WORK INSTRUCTION. Nothing but the lines from the one with "Segment **right adrenal" through the end of the listing below should appear in your reply, each copied exactly.

DATA PROVIDED.
======

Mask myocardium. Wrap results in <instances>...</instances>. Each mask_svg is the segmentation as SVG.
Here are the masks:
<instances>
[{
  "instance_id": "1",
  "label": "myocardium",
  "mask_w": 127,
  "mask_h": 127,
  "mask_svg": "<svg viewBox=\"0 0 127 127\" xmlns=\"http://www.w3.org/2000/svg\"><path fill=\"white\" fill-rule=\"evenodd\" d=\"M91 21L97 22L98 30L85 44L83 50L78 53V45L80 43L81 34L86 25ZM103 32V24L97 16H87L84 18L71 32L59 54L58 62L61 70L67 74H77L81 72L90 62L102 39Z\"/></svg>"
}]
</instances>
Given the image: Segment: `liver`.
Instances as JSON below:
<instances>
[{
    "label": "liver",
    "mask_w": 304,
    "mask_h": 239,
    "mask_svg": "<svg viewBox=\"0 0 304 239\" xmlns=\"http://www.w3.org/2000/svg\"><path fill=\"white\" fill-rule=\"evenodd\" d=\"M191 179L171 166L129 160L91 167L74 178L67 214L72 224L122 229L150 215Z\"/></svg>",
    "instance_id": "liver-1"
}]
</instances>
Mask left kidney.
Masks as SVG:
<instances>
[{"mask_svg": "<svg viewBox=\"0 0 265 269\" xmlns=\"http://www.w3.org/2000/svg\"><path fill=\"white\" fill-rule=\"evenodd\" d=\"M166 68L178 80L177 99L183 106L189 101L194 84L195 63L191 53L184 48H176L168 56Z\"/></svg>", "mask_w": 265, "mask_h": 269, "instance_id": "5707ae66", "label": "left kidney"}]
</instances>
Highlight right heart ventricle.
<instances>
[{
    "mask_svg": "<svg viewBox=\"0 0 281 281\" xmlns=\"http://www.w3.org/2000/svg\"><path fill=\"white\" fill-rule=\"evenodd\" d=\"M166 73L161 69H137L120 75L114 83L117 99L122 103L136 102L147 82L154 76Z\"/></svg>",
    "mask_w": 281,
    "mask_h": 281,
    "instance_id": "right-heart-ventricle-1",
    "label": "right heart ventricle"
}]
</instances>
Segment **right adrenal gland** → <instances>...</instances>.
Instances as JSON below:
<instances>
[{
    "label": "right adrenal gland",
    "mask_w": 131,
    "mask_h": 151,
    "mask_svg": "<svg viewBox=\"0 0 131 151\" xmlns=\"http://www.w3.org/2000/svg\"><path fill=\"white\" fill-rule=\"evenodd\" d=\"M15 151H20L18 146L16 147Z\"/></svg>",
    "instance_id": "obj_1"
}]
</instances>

======

RESPONSE TO THE TASK.
Segment **right adrenal gland** → <instances>...</instances>.
Instances as JSON below:
<instances>
[{
    "label": "right adrenal gland",
    "mask_w": 131,
    "mask_h": 151,
    "mask_svg": "<svg viewBox=\"0 0 131 151\" xmlns=\"http://www.w3.org/2000/svg\"><path fill=\"white\" fill-rule=\"evenodd\" d=\"M15 151H20L18 146L16 147Z\"/></svg>",
    "instance_id": "obj_1"
}]
</instances>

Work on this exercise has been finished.